Tagskryt – meaning literally train brag – is a big trend now; everywhere I go I’m meeting people who have ‘given up flying’ as their contribution to stopping global warming. Many of these people never went anywhere anyway, and it’s easy to give up something you don’t do, but never mind.
Sarah’s pointless fact: The opposite to tagskryt is flygsham, meaning literally flight shame.
The London to Rotterdam/Amsterdam journey is one of Eurostar’s newer routes (so new in fact that they still haven’t got direct trains back and so you have to change and do all the security and passport stuff at Brussels). Going from London there is a direct train.
Eurostar have been advertising these journeys for £35, but it’s the usual deal where it’s £35 to go and anything up to £300 to come back, depending what day you want to travel. I rifled through the options and managed to find a trip for around £80 return.

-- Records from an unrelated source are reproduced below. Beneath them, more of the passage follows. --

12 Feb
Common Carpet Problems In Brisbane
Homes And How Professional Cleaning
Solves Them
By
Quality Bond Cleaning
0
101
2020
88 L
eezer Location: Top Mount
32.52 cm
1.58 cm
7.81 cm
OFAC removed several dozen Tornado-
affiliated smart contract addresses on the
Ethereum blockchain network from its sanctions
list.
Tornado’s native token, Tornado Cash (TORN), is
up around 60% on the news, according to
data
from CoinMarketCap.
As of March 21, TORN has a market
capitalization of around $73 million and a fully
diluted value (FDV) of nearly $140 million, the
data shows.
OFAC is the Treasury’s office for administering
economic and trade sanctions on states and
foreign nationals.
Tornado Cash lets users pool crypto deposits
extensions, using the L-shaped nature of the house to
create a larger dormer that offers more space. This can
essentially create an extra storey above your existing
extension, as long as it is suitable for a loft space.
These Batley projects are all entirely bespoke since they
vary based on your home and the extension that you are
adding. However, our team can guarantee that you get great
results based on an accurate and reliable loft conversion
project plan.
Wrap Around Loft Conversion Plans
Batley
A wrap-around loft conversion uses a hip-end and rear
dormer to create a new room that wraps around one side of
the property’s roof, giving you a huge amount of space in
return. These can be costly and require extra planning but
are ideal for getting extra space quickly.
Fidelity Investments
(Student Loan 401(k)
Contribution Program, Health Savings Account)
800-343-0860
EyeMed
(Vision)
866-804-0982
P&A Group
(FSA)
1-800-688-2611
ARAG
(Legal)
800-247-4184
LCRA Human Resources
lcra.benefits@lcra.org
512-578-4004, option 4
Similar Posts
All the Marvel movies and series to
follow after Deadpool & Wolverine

You’d probably pay around the same this time of year for a flight, provided you forgo luggage and seat selection, but there is something infinitely more relaxing about travelling by train. For a start you don’t have to get to and from airports, you don’t have to check in two hours before your journey and you do get slightly more leg room than you would crammed into economy class on the budget flights.
After Rotterdam the train continues to Amsterdam. Amsterdam is an amazing city and if you haven’t been you should definitely go. However the city is suffering with over-tourism, with the local authorities having to put limits on Airbnb in order to make things fairer for locals.
If you go on to Amsterdam don’t expect the locals to be pleased to see you; they have had enough of the tourists inflating property prices, wandering into the cycle lanes and getting out of control after smoking too much weed in the cafes.
Certainly now is a good time to explore other Dutch cities rather than add to the problems in Amsterdam.
Rotterdam is a young vibrant city (I know this because the man doing the train announcements was eager to tell us, but also because I’ve just been).
There is a lot of interesting architecture to look at.
In common with most of Northern Europe, it is worth making sure you have plenty of indoor alternatives planned, in case it rains for the whole time you are there. It didn’t quite rain for the entire time, but I spent a lot of time dodging heavy rain.
One of the things I particularly wanted to do whilst I was in Rotterdam was to visit the nearby UNESCO heritage site of Kinderdijk. It’s about 25 or so kilometres from Rotterdam.
In winter you have to take the bus, which leaves from near Erasmus university, which is itself a bit of a haul out on the metro. It’s easier in summer with a convenient boat that goes directly there.
The site features nineteen (I didn’t count them but I read this figure and I believe them) 18th century windmills set amongst dykes and reservoirs. There are footpaths and cycle paths all around and for a little extra you can jump on the shuttle boat that chugs along between the windmills.